## Extracted information
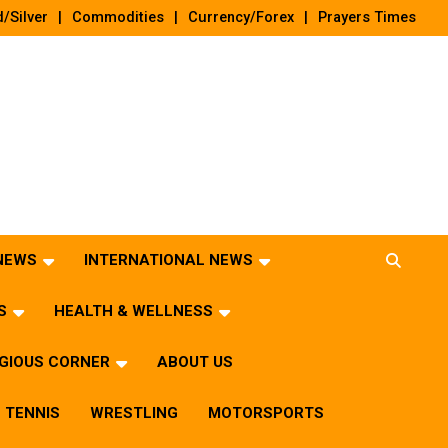
/Silver
Commodities
Currency/Forex
Prayers Times
 NEWS
INTERNATIONAL NEWS
S
HEALTH & WELLNESS
IGIOUS CORNER
ABOUT US
TENNIS
WRESTLING
MOTORSPORTS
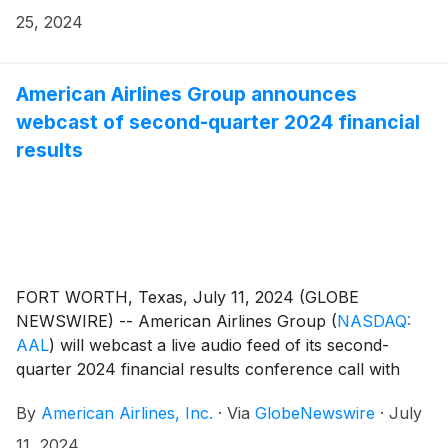
25, 2024
American Airlines Group announces
webcast of second-quarter 2024 financial
results
FORT WORTH, Texas, July 11, 2024 (GLOBE
NEWSWIRE) -- American Airlines Group
(
NASDAQ:
AAL
)
will webcast a live audio feed of its second-
quarter 2024 financial results conference call with
financial analysts and journalists on Thursday, July
By
American Airlines, Inc.
·
Via
GlobeNewswire
·
July
25, at 7:30 a.m. CT.
11, 2024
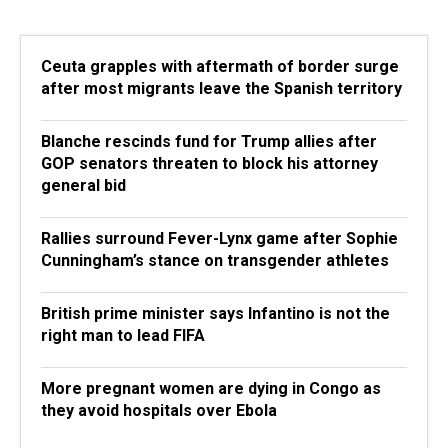
Ceuta grapples with aftermath of border surge
after most migrants leave the Spanish territory
Blanche rescinds fund for Trump allies after
GOP senators threaten to block his attorney
general bid
Rallies surround Fever-Lynx game after Sophie
Cunningham’s stance on transgender athletes
British prime minister says Infantino is not the
right man to lead FIFA
More pregnant women are dying in Congo as
they avoid hospitals over Ebola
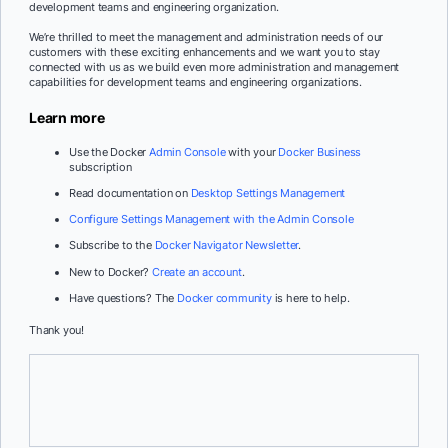
development teams and engineering organization.
We’re thrilled to meet the management and administration needs of our
customers with these exciting enhancements and we want you to stay
connected with us as we build even more administration and management
capabilities for development teams and engineering organizations.
Learn more
Use the Docker
Admin Console
with your
Docker Business
subscription
Read documentation on
Desktop Settings Management
Configure Settings Management with the Admin Console
Subscribe to the
Docker Navigator Newsletter
.
New to Docker?
Create an account
.
Have questions? The
Docker community
is here to help.
Thank you!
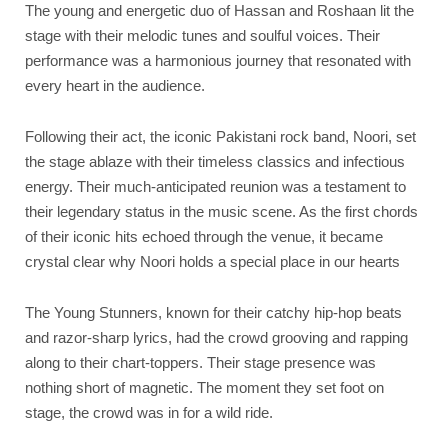
The young and energetic duo of Hassan and Roshaan lit the
stage with their melodic tunes and soulful voices. Their
performance was a harmonious journey that resonated with
every heart in the audience.
Following their act, the iconic Pakistani rock band, Noori, set
the stage ablaze with their timeless classics and infectious
energy. Their much-anticipated reunion was a testament to
their legendary status in the music scene. As the first chords
of their iconic hits echoed through the venue, it became
crystal clear why Noori holds a special place in our hearts
The Young Stunners, known for their catchy hip-hop beats
and razor-sharp lyrics, had the crowd grooving and rapping
along to their chart-toppers. Their stage presence was
nothing short of magnetic. The moment they set foot on
stage, the crowd was in for a wild ride.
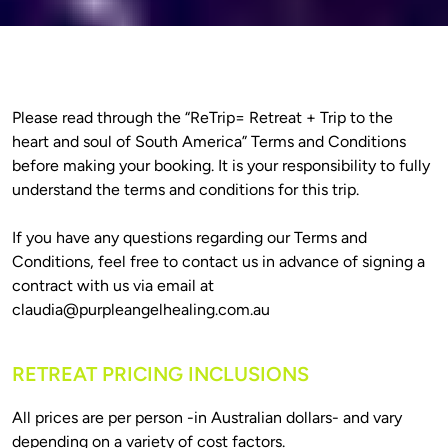
Please read through the “ReTrip= Retreat + Trip to the 
heart and soul of South America” Terms and Conditions 
before making your booking. It is your responsibility to fully 
understand the terms and conditions for this trip.

If you have any questions regarding our Terms and 
Conditions, feel free to contact us in advance of signing a 
contract with us via email at 
claudia@purpleangelhealing.com.au
RETREAT PRICING INCLUSIONS
All prices are per person -in Australian dollars- and vary 
depending on a variety of cost factors.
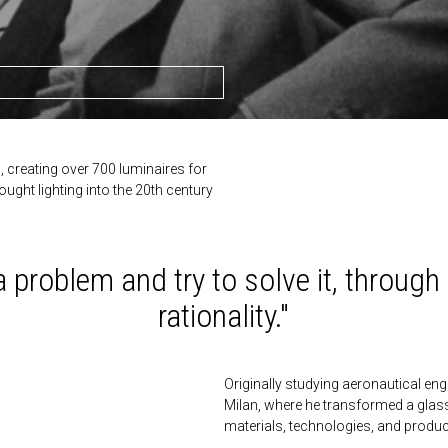
n, creating over 700 luminaires for
ught lighting into the 20th century
 a problem and try to solve it, throug
rationality."
Originally studying aeronautical engin
Milan, where he transformed a glas
materials, technologies, and product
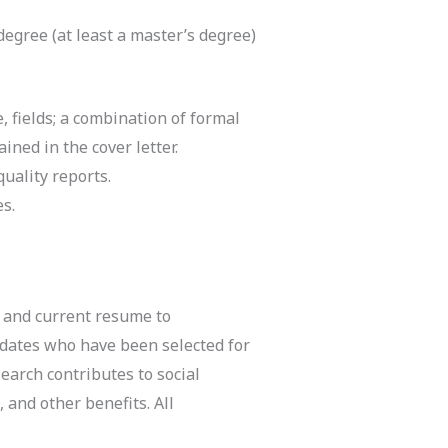
degree (at least a master’s degree)
, fields; a combination of formal
ned in the cover letter.
uality reports.
es.
, and current resume to
didates who have been selected for
earch contributes to social
 and other benefits. All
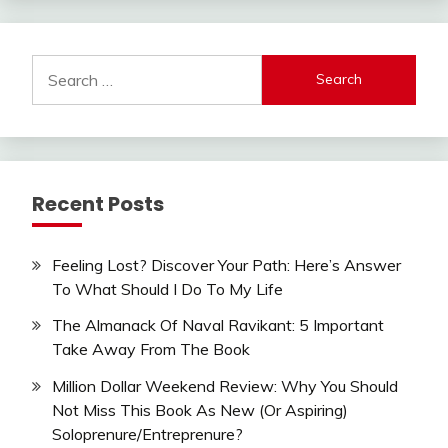
Search
for:
Recent Posts
Feeling Lost? Discover Your Path: Here’s Answer
To What Should I Do To My Life
The Almanack Of Naval Ravikant: 5 Important
Take Away From The Book
Million Dollar Weekend Review: Why You Should
Not Miss This Book As New (Or Aspiring)
Soloprenure/Entreprenure?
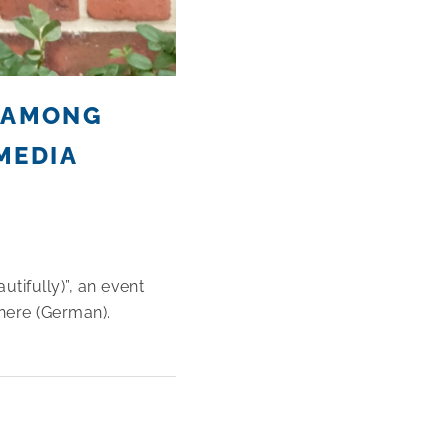
, AMONG
MEDIA
utifully)”, an event
here (German).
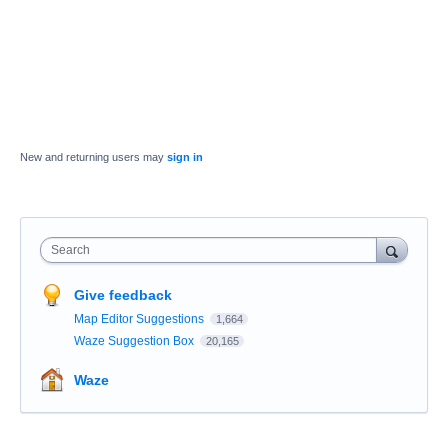
New and returning users may
sign in
Search
Give feedback
Map Editor Suggestions
1,664
Waze Suggestion Box
20,165
Waze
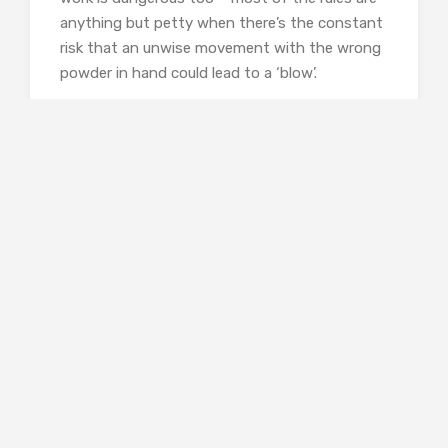
anything but petty when there’s the constant
risk that an unwise movement with the wrong
powder in hand could lead to a ‘blow’.
Most of the characters are working class, and
maybe that’s unusual too. These people are
the background and bit players in the firmly
middle-class narratives that I’m more familiar
with. It makes me wonder what was waiting
for the man who lost a hand fighting in the
Spanish Civil War, or Julian – suffering from
PTSD, unable to talk, but content enough with
the work assigned to him, when the War
ended. There’s no sense of money in the
background to help smooth their way when
jobs are no longer provided by the state.
Divorce wouldn’t be easy for the woman who
finds her husband is a stranger she doesn’t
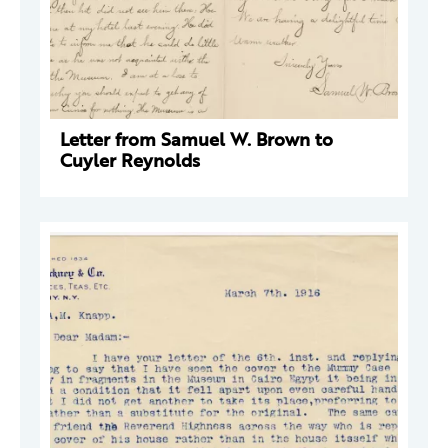
Letter from Samuel W. Brown to
Cuyler Reynolds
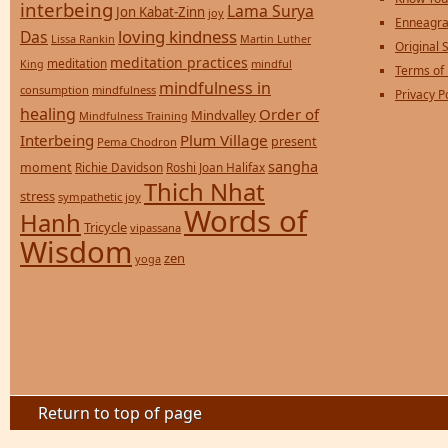
interbeing
Lama Surya
Jon Kabat-Zinn
joy
Enneagra
loving kindness
Das
Lissa Rankin
Martin Luther
Original S
meditation practices
meditation
mindful
King
Terms of
mindfulness in
consumption
mindfulness
Privacy P
healing
Order of
Mindvalley
Mindfulness Training
Interbeing
Plum Village
present
Pema Chodron
sangha
moment
Richie Davidson
Roshi Joan Halifax
Thich Nhat
stress
sympathetic joy
Words of
Hanh
Tricycle
vipassana
Wisdom
zen
yoga
Return to top of page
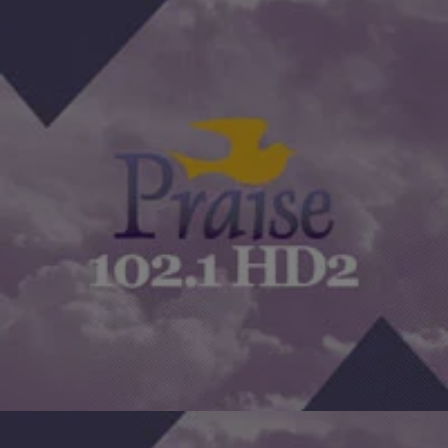
|
The Yolanda Adams Morning Show
BISHOP SECULAR
Bishop Secular Gives Advice On What To Do If
Your Job Becomes A Jail [EXCLUSIVE AUDIO]
Bishop Secular gives valuable advice to anyone who might be
listening that feels like their job has become a trap. What do you
do? Click on the…
Comments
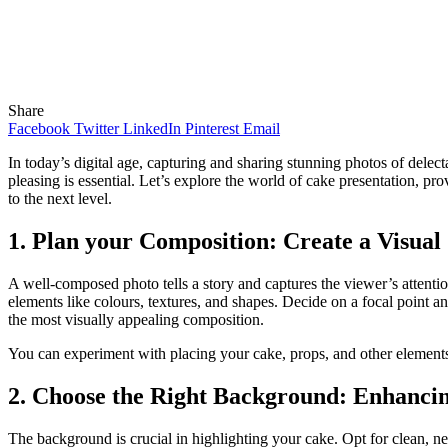
Share
Facebook
Twitter
LinkedIn
Pinterest
Email
In today’s digital age, capturing and sharing stunning photos of delec
pleasing is essential. Let’s explore the world of cake presentation, pr
to the next level.
1. Plan your Composition: Create a Visual
A well-composed photo tells a story and captures the viewer’s attenti
elements like colours, textures, and shapes. Decide on a focal point an
the most visually appealing composition.
You can experiment with placing your cake, props, and other elements 
2. Choose the Right Background: Enhancin
The background is crucial in highlighting your cake. Opt for clean, ne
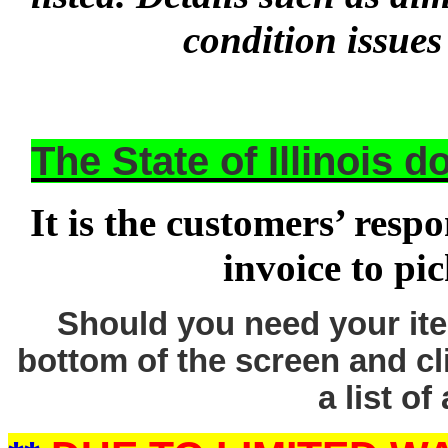
condition issues
The State of Illinois 
It is the customers’ respo
invoice to pi
Should you need your ite
bottom of the screen and cl
a list of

## Problem statement
What is needed is every line of the data above, set down exactly but with the images left out.

## Solved problem
/Silver
Commodities
Currency/Forex
Prayers Times
 NEWS
INTERNATIONAL NEWS
S
HEALTH & WELLNESS
IGIOUS CORNER
ABOUT US
TENNIS
WRESTLING
MOTORSPORTS
25, 2024
American Airlines Group announces
webcast of second-quarter 2024 financial
results
FORT WORTH, Texas, July 11, 2024 (GLOBE
NEWSWIRE) -- American Airlines Group
(
NASDAQ:
AAL
)
will webcast a live audio feed of its second-
quarter 2024 financial results conference call with
financial analysts and journalists on Thursday, July
By
American Airlines, Inc.
·
Via
GlobeNewswire
·
July
25, at 7:30 a.m. CT.
11, 2024
Ceuta grapples with aftermath of border surge
after most migrants leave the Spanish territory
Blanche rescinds fund for Trump allies after
GOP senators threaten to block his attorney
general bid
Rallies surround Fever-Lynx game after Sophie
Cunningham’s stance on transgender athletes
British prime minister says Infantino is not the
right man to lead FIFA
More pregnant women are dying in Congo as
they avoid hospitals over Ebola
development teams and engineering organization.
We’re thrilled to meet the management and administration needs of our
customers with these exciting enhancements and we want you to stay
connected with us as we build even more administration and management
capabilities for development teams and engineering organizations.
Learn more
Use the Docker
Admin Console
with your
Docker Business
subscription
Read documentation on
Desktop Settings Management
Configure Settings Management with the Admin Console
Subscribe to the
Docker Navigator Newsletter
.
New to Docker?
Create an account
.
Have questions? The
Docker community
is here to help.
Thank you!
The young and energetic duo of Hassan and Roshaan lit the
stage with their melodic tunes and soulful voices. Their
performance was a harmonious journey that resonated with
every heart in the audience.
Following their act, the iconic Pakistani rock band, Noori, set
the stage ablaze with their timeless classics and infectious
energy. Their much-anticipated reunion was a testament to
their legendary status in the music scene. As the first chords
of their iconic hits echoed through the venue, it became
crystal clear why Noori holds a special place in our hearts
The Young Stunners, known for their catchy hip-hop beats
and razor-sharp lyrics, had the crowd grooving and rapping
along to their chart-toppers. Their stage presence was
nothing short of magnetic. The moment they set foot on
stage, the crowd was in for a wild ride.
Please read through the “ReTrip= Retreat + Trip to the 
heart and soul of South America” Terms and Conditions 
before making your booking. It is your responsibility to fully 
understand the terms and conditions for this trip.

If you have any questions regarding our Terms and 
Conditions, feel free to contact us in advance of signing a 
contract with us via email at 
claudia@purpleangelhealing.com.au
RETREAT PRICING INCLUSIONS
All prices are per person -in Australian dollars- and vary 
depending on a variety of cost factors.
n, creating over 700 luminaires for
ught lighting into the 20th century
 a problem and try to solve it, throug
rationality."
Originally studying aeronautical engin
Milan, where he transformed a glas
materials, technologies, and product
degree (at least a master’s degree)
, fields; a combination of formal
ned in the cover letter.
uality reports.
es.
, and current resume to
didates who have been selected for
earch contributes to social
 and other benefits. All
Search
for:
Recent Posts
Feeling Lost? Discover Your Path: Here’s Answer
To What Should I Do To My Life
The Almanack Of Naval Ravikant: 5 Important
Take Away From The Book
Million Dollar Weekend Review: Why You Should
Not Miss This Book As New (Or Aspiring)
Soloprenure/Entreprenure?
, AMONG
MEDIA
utifully)”, an event
here (German).
New and returning users may
sign in
Search
Give feedback
Map Editor Suggestions
1,664
Waze Suggestion Box
20,165
Waze
anything but petty when there’s the constant
risk that an unwise movement with the wrong
powder in hand could lead to a ‘blow’.
Most of the characters are working class, and
maybe that’s unusual too. These people are
the background and bit players in the firmly
middle-class narratives that I’m more familiar
with. It makes me wonder what was waiting
for the man who lost a hand fighting in the
Spanish Civil War, or Julian – suffering from
PTSD, unable to talk, but content enough with
the work assigned to him, when the War
ended. There’s no sense of money in the
background to help smooth their way when
jobs are no longer provided by the state.
Divorce wouldn’t be easy for the woman who
finds her husband is a stranger she doesn’t
Letter from Samuel W. Brown to
Cuyler Reynolds
interbeing
Lama Surya
Jon Kabat-Zinn
joy
Enneagra
loving kindness
Das
Lissa Rankin
Martin Luther
Original S
meditation practices
meditation
mindful
King
Terms of
mindfulness in
consumption
mindfulness
Privacy P
healing
Order of
Mindvalley
Mindfulness Training
Interbeing
Plum Village
present
Pema Chodron
sangha
moment
Richie Davidson
Roshi Joan Halifax
Thich Nhat
stress
sympathetic joy
Words of
Hanh
Tricycle
vipassana
Wisdom
zen
yoga
Return to top of page
|
The Yolanda Adams Morning Show
BISHOP SECULAR
Bishop Secular Gives Advice On What To Do If
Your Job Becomes A Jail [EXCLUSIVE AUDIO]
Bishop Secular gives valuable advice to anyone who might be
listening that feels like their job has become a trap. What do you
do? Click on the…
Comments
Share
Facebook
Twitter
LinkedIn
Pinterest
Email
In today’s digital age, capturing and sharing stunning photos of delec
pleasing is essential. Let’s explore the world of cake presentation, pr
to the next level.
1. Plan your Composition: Create a Visual
A well-composed photo tells a story and captures the viewer’s attenti
elements like colours, textures, and shapes. Decide on a focal point an
the most visually appealing composition.
You can experiment with placing your cake, props, and other elements 
2. Choose the Right Background: Enhancin
The background is crucial in highlighting your cake. Opt for clean, ne
condition issues
The State of Illinois 
It is the customers’ respo
invoice to pi
Should you need your ite
bottom of the screen and cl
a list of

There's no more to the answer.